DESCRIPTION OF THE TASK: I would like every line of the records below that contains the word "global" copied.

DATA FOR THIS TASK:

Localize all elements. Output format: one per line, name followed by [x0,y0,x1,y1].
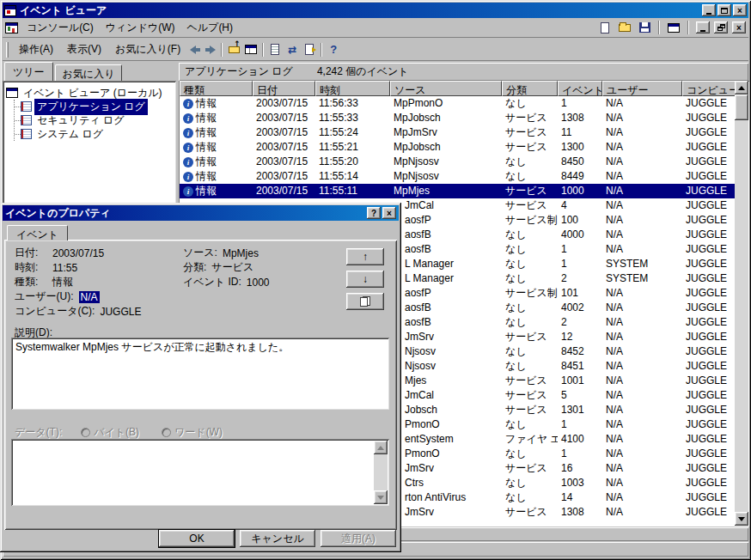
column-header-computer[interactable]: コンピュータ [682,81,735,96]
cell-date: 2003/07/15 [253,140,315,155]
cell-date: 2003/07/15 [253,111,315,125]
cell-category: なし [502,447,558,461]
cell-source: Ctrs [390,476,502,490]
cell-computer: JUGGLE [682,505,735,520]
refresh-button[interactable]: ⇄ [284,42,301,57]
column-header-event[interactable]: イベント [558,81,602,96]
cell-event: 2 [558,315,602,330]
column-header-date[interactable]: 日付 [253,81,315,96]
log-name-label: アプリケーション ログ [185,64,293,79]
cell-user: N/A [602,505,682,520]
properties-icon [271,44,279,55]
child-close-button[interactable]: × [732,21,746,33]
forward-button[interactable] [205,46,216,54]
cell-category: ファイヤ エ... [502,432,558,447]
cell-computer: JUGGLE [682,213,735,228]
vertical-scrollbar[interactable] [735,81,748,526]
action-menu-1[interactable]: 表示(V) [60,40,108,58]
cell-computer: JUGGLE [682,155,735,169]
cell-event: 1308 [558,111,602,125]
dialog-close-button[interactable]: × [382,207,396,219]
show-hide-tree-button[interactable] [242,42,259,57]
help-icon: ? [371,209,376,218]
cell-date: 2003/07/15 [253,169,315,184]
next-event-button[interactable]: ↓ [346,271,384,288]
column-header-time[interactable]: 時刻 [315,81,390,96]
cancel-button[interactable]: キャンセル [240,530,315,547]
menu-item-2[interactable]: ヘルプ(H) [181,19,240,36]
column-header-source[interactable]: ソース [390,81,502,96]
scroll-up-button[interactable] [735,81,748,94]
cell-category: サービス [502,388,558,403]
byte-radio[interactable]: バイト(B) [81,425,139,440]
up-level-button[interactable] [225,42,242,57]
console-window-icon[interactable] [5,22,18,33]
export-list-button[interactable] [301,42,318,57]
copy-button[interactable] [346,293,384,310]
table-row[interactable]: 情報2003/07/1511:55:24MpJmSrvサービス11N/AJUGG… [180,125,735,140]
table-row[interactable]: 情報2003/07/1511:55:14MpNjsosvなし8449N/AJUG… [180,169,735,184]
close-button[interactable]: × [733,4,747,16]
table-row[interactable]: 情報2003/07/1511:55:33MpJobschサービス1308N/AJ… [180,111,735,125]
cell-event: 4 [558,198,602,213]
word-radio[interactable]: ワード(W) [162,425,223,440]
help-button[interactable]: ? [325,42,342,57]
column-header-user[interactable]: ユーザー [602,81,682,96]
minimize-button[interactable] [702,4,716,16]
cell-computer: JUGGLE [682,242,735,257]
cell-category: なし [502,257,558,271]
scroll-down-button[interactable] [735,512,748,526]
menu-item-1[interactable]: ウィンドウ(W) [100,19,181,36]
cell-time: 11:56:33 [315,96,390,111]
cell-type: 情報 [180,155,253,169]
computer-value: JUGGLE [100,306,141,318]
tab-favorites[interactable]: お気に入り [55,64,123,82]
table-row[interactable]: 情報2003/07/1511:55:11MpMjesサービス1000N/AJUG… [180,184,735,198]
previous-event-button[interactable]: ↑ [346,248,384,265]
tab-tree[interactable]: ツリー [4,62,53,82]
child-minimize-button[interactable] [696,21,710,33]
maximize-button[interactable] [717,4,731,16]
cell-event: 1308 [558,505,602,520]
menu-item-0[interactable]: コンソール(C) [21,19,100,36]
title-bar: イベント ビューア × [3,3,748,18]
cell-source: Njsosv [390,344,502,359]
table-row[interactable]: 情報2003/07/1511:56:33MpPmonOなし1N/AJUGGLE [180,96,735,111]
tab-event[interactable]: イベント [7,225,68,240]
cell-user: N/A [602,374,682,388]
cell-user: N/A [602,125,682,140]
cell-user: N/A [602,403,682,417]
cell-category: サービス [502,374,558,388]
scrollbar-thumb[interactable] [735,94,748,120]
new-window-icon[interactable] [665,21,682,35]
child-restore-button[interactable] [714,21,728,33]
dialog-help-button[interactable]: ? [367,207,381,219]
column-header-category[interactable]: 分類 [502,81,558,96]
cell-category: サービス [502,330,558,344]
action-toolbar: 操作(A)表示(V)お気に入り(F) ⇄ ? [3,39,748,61]
column-header-type[interactable]: 種類 [180,81,253,96]
cell-category: サービス [502,184,558,198]
action-menu-0[interactable]: 操作(A) [12,40,60,58]
properties-button[interactable] [266,42,284,57]
cell-event: 1 [558,257,602,271]
cell-computer: JUGGLE [682,96,735,111]
cell-computer: JUGGLE [682,359,735,374]
cell-source: MpJobsch [390,111,502,125]
action-menu-2[interactable]: お気に入り(F) [108,40,187,58]
back-button[interactable] [190,46,200,54]
save-console-icon[interactable] [636,21,653,35]
cell-user: SYSTEM [602,257,682,271]
cell-user: N/A [602,242,682,257]
new-console-icon[interactable] [596,21,614,35]
table-row[interactable]: 情報2003/07/1511:55:21MpJobschサービス1300N/AJ… [180,140,735,155]
user-value[interactable]: N/A [79,291,100,303]
open-console-icon[interactable] [616,21,633,35]
table-row[interactable]: 情報2003/07/1511:55:20MpNjsosvなし8450N/AJUG… [180,155,735,169]
dialog-title: イベントのプロパティ [5,206,365,221]
description-box[interactable]: Systemwalker MpMjes サービスが正常に起動されました。 [11,338,389,410]
ok-button[interactable]: OK [159,530,235,547]
toolbar-grip[interactable] [6,42,9,58]
cell-date: 2003/07/15 [253,184,315,198]
tree-item-2[interactable]: システム ログ [15,127,174,141]
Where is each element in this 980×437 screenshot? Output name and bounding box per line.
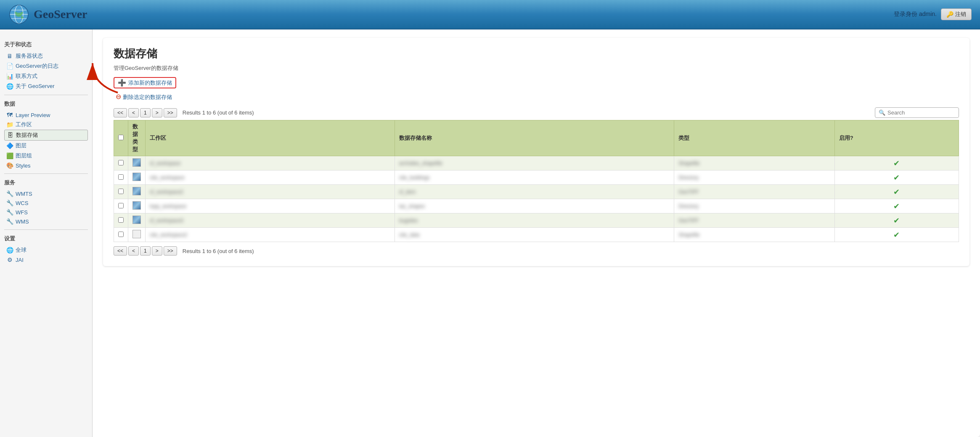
user-label: 登录身份 admin. xyxy=(894,11,937,18)
row-type-icon-cell xyxy=(128,156,146,171)
sidebar-item-server-status[interactable]: 🖥 服务器状态 xyxy=(4,51,88,61)
sidebar-item-wcs[interactable]: 🔧 WCS xyxy=(4,198,88,208)
row-workspace: cite_workspace2 xyxy=(146,228,395,242)
sidebar-item-jai[interactable]: ⚙ JAI xyxy=(4,255,88,264)
sidebar-item-logs[interactable]: 📄 GeoServer的日志 xyxy=(4,61,88,71)
table-row: cite_workspace2 cite_data Shapefile ✔ xyxy=(114,228,959,242)
sidebar-item-wms[interactable]: 🔧 WMS xyxy=(4,217,88,226)
layer-preview-icon: 🗺 xyxy=(6,112,13,118)
table-row: topp_workspace taz_shapes Directory ✔ xyxy=(114,199,959,213)
col-enabled: 启用? xyxy=(834,120,959,156)
global-icon: 🌐 xyxy=(6,247,13,253)
sidebar-item-styles[interactable]: 🎨 Styles xyxy=(4,161,88,170)
last-page-btn-bottom[interactable]: >> xyxy=(164,246,177,256)
row-type-icon-cell xyxy=(128,199,146,213)
logout-button[interactable]: 🔑 注销 xyxy=(941,8,972,20)
sidebar-divider-1 xyxy=(4,95,88,95)
delete-datastore-link[interactable]: ⊖ 删除选定的数据存储 xyxy=(114,93,959,101)
col-type: 类型 xyxy=(674,120,835,156)
workspaces-icon: 📁 xyxy=(6,121,13,128)
contact-icon: 📊 xyxy=(6,73,13,80)
table-row: sf_workspace archsites_shapefile Shapefi… xyxy=(114,156,959,171)
table-row: sf_workspace2 sf_dem GeoTIFF ✔ xyxy=(114,185,959,199)
row-enabled: ✔ xyxy=(834,171,959,185)
datastore-type-icon xyxy=(132,201,141,210)
row-checkbox[interactable] xyxy=(118,189,124,194)
logo-container: GeoServer xyxy=(8,4,87,25)
next-page-button[interactable]: > xyxy=(152,108,162,117)
row-checkbox-cell xyxy=(114,171,128,185)
wmts-icon: 🔧 xyxy=(6,190,13,197)
sidebar-item-wmts[interactable]: 🔧 WMTS xyxy=(4,189,88,198)
row-store-name: cite_buildings xyxy=(395,171,674,185)
sidebar-section-service: 服务 xyxy=(4,179,88,187)
sidebar-section-settings: 设置 xyxy=(4,235,88,242)
row-enabled: ✔ xyxy=(834,213,959,228)
row-type-icon-cell xyxy=(128,185,146,199)
prev-page-btn-bottom[interactable]: < xyxy=(128,246,139,256)
row-checkbox[interactable] xyxy=(118,217,124,223)
sidebar-section-about: 关于和状态 xyxy=(4,41,88,48)
row-type-icon-cell xyxy=(128,171,146,185)
header: GeoServer 登录身份 admin. 🔑 注销 xyxy=(0,0,980,29)
sidebar-item-layers[interactable]: 🔷 图层 xyxy=(4,141,88,151)
row-workspace: sf_workspace3 xyxy=(146,213,395,228)
current-page-button[interactable]: 1 xyxy=(140,108,151,117)
row-checkbox[interactable] xyxy=(118,174,124,180)
main-panel: 数据存储 管理GeoServer的数据存储 ➕ 添加新的数据存储 ⊖ 删除选定的… xyxy=(103,38,969,266)
select-all-checkbox[interactable] xyxy=(118,135,124,140)
row-checkbox[interactable] xyxy=(118,232,124,237)
datastore-type-icon xyxy=(132,187,141,195)
sidebar-item-about[interactable]: 🌐 关于 GeoServer xyxy=(4,81,88,91)
row-type: Directory xyxy=(674,171,835,185)
row-checkbox-cell xyxy=(114,199,128,213)
sidebar-divider-2 xyxy=(4,173,88,174)
first-page-btn-bottom[interactable]: << xyxy=(114,246,127,256)
search-box[interactable]: 🔍 xyxy=(875,107,959,118)
wms-icon: 🔧 xyxy=(6,218,13,225)
add-icon: ➕ xyxy=(118,79,126,87)
wfs-icon: 🔧 xyxy=(6,209,13,216)
datastores-table: 数据类型 工作区 数据存储名称 类型 启用? sf_workspace arch… xyxy=(114,120,959,242)
logout-icon: 🔑 xyxy=(946,11,954,18)
sidebar-item-datastores[interactable]: 🗄 数据存储 xyxy=(4,130,88,141)
search-input[interactable] xyxy=(887,109,955,116)
header-user-area: 登录身份 admin. 🔑 注销 xyxy=(894,8,972,20)
pagination-info-bottom: Results 1 to 6 (out of 6 items) xyxy=(183,248,254,254)
sidebar-item-global[interactable]: 🌐 全球 xyxy=(4,245,88,255)
current-page-btn-bottom[interactable]: 1 xyxy=(140,246,151,256)
row-enabled: ✔ xyxy=(834,228,959,242)
row-enabled: ✔ xyxy=(834,185,959,199)
page-title: 数据存储 xyxy=(114,46,959,61)
table-body: sf_workspace archsites_shapefile Shapefi… xyxy=(114,156,959,242)
pagination-top: << < 1 > >> Results 1 to 6 (out of 6 ite… xyxy=(114,108,254,117)
row-workspace: cite_workspace xyxy=(146,171,395,185)
sidebar-item-layergroups[interactable]: 🟩 图层组 xyxy=(4,151,88,161)
action-links: ➕ 添加新的数据存储 ⊖ 删除选定的数据存储 xyxy=(114,77,959,101)
sidebar-item-layer-preview[interactable]: 🗺 Layer Preview xyxy=(4,110,88,120)
layergroups-icon: 🟩 xyxy=(6,152,13,159)
datastore-type-icon xyxy=(132,230,141,238)
first-page-button[interactable]: << xyxy=(114,108,127,117)
next-page-btn-bottom[interactable]: > xyxy=(152,246,162,256)
sidebar-item-contact[interactable]: 📊 联系方式 xyxy=(4,71,88,81)
row-checkbox-cell xyxy=(114,185,128,199)
table-header: 数据类型 工作区 数据存储名称 类型 启用? xyxy=(114,120,959,156)
row-type-icon-cell xyxy=(128,213,146,228)
row-checkbox-cell xyxy=(114,228,128,242)
sidebar-item-wfs[interactable]: 🔧 WFS xyxy=(4,208,88,217)
row-workspace: sf_workspace2 xyxy=(146,185,395,199)
delete-icon: ⊖ xyxy=(116,93,121,100)
row-checkbox[interactable] xyxy=(118,203,124,208)
col-store-name: 数据存储名称 xyxy=(395,120,674,156)
sidebar-item-workspaces[interactable]: 📁 工作区 xyxy=(4,120,88,130)
add-datastore-link[interactable]: ➕ 添加新的数据存储 xyxy=(114,77,176,88)
row-checkbox[interactable] xyxy=(118,160,124,165)
last-page-button[interactable]: >> xyxy=(164,108,177,117)
row-workspace: topp_workspace xyxy=(146,199,395,213)
row-store-name: sf_dem xyxy=(395,185,674,199)
sidebar-section-data: 数据 xyxy=(4,100,88,108)
prev-page-button[interactable]: < xyxy=(128,108,139,117)
table-controls-bottom: << < 1 > >> Results 1 to 6 (out of 6 ite… xyxy=(114,246,959,256)
row-enabled: ✔ xyxy=(834,199,959,213)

EXERCISE OUTPUT:
global-icon: 🌐 xyxy=(6,247,13,253)
sidebar-item-global[interactable]: 🌐 全球 xyxy=(4,245,88,255)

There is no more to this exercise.